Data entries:
▼

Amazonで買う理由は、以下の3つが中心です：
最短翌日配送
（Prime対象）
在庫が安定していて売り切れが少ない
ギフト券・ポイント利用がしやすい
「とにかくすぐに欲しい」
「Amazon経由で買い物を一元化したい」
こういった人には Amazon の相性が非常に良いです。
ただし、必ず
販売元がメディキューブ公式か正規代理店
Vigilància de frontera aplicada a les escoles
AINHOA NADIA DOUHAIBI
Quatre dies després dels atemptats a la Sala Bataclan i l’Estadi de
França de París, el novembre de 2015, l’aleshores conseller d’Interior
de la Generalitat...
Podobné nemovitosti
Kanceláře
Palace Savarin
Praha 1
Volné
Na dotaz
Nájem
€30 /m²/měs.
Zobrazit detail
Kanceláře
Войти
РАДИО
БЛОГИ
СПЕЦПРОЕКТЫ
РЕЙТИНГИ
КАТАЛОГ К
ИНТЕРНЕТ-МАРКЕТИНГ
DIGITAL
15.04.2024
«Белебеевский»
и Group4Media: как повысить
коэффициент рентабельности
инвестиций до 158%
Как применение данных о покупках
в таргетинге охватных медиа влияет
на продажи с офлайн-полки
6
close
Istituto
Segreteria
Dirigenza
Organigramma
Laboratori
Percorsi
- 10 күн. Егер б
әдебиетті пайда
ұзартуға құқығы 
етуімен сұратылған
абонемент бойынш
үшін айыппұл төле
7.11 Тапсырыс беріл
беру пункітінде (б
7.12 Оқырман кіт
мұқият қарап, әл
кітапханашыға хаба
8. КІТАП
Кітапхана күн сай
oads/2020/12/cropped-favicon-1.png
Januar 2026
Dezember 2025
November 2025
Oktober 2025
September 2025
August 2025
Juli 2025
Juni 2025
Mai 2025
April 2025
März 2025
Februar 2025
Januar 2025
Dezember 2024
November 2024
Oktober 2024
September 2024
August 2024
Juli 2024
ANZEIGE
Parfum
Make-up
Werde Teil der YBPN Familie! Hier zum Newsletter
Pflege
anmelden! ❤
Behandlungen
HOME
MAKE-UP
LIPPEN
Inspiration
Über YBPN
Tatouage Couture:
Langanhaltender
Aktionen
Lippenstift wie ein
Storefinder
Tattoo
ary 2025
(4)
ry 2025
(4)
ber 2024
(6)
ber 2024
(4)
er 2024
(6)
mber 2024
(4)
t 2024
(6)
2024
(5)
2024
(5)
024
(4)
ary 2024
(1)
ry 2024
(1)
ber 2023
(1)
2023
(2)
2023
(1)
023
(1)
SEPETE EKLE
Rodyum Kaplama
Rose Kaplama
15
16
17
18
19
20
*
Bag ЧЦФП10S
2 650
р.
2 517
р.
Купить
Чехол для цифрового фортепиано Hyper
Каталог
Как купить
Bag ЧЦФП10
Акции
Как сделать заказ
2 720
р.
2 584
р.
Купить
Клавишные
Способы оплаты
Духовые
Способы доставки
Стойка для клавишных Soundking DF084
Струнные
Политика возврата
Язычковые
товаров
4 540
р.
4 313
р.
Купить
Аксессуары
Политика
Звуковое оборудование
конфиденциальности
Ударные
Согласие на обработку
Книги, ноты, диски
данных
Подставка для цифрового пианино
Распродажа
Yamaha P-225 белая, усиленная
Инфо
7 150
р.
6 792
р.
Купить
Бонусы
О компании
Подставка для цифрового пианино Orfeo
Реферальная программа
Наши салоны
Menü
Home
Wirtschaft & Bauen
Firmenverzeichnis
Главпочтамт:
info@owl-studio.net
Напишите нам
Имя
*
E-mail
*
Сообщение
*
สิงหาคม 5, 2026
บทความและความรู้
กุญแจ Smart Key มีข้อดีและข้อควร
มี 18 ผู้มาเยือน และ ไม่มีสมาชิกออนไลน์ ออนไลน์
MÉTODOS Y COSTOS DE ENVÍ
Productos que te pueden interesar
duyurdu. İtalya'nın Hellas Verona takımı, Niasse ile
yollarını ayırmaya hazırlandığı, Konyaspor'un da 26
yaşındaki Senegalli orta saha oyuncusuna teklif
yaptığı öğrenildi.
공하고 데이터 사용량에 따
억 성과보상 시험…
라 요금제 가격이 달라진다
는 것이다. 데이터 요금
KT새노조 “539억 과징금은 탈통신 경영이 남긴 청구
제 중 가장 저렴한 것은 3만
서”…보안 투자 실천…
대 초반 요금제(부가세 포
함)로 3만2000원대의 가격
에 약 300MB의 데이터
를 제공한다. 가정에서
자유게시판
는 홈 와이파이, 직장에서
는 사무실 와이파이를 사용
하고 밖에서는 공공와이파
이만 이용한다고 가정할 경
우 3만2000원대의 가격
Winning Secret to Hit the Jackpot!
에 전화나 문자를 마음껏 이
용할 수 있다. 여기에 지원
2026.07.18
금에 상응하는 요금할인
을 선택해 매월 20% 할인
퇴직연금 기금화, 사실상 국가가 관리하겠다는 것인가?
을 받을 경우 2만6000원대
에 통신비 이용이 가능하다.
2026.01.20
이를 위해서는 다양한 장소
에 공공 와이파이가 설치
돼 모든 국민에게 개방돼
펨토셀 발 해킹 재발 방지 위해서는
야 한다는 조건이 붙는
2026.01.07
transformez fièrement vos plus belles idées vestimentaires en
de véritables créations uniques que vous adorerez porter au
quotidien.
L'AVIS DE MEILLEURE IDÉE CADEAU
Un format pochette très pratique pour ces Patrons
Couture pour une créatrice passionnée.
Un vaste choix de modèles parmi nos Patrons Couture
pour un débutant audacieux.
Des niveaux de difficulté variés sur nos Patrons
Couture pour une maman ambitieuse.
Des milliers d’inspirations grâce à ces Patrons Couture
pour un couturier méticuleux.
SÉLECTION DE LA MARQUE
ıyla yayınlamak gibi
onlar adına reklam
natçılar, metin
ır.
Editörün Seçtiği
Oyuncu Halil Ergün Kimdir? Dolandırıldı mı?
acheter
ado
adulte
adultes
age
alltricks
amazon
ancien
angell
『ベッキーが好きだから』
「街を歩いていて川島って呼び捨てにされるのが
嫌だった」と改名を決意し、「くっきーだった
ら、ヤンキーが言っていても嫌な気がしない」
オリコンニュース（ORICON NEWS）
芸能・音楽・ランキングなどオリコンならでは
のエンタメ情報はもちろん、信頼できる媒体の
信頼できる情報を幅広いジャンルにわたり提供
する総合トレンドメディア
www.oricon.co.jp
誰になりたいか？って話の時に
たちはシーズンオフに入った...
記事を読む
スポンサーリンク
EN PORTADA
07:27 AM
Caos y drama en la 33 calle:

▲

Looking back at the data above, tally each line that includes the word "Подставка", then answer with the total alone.

2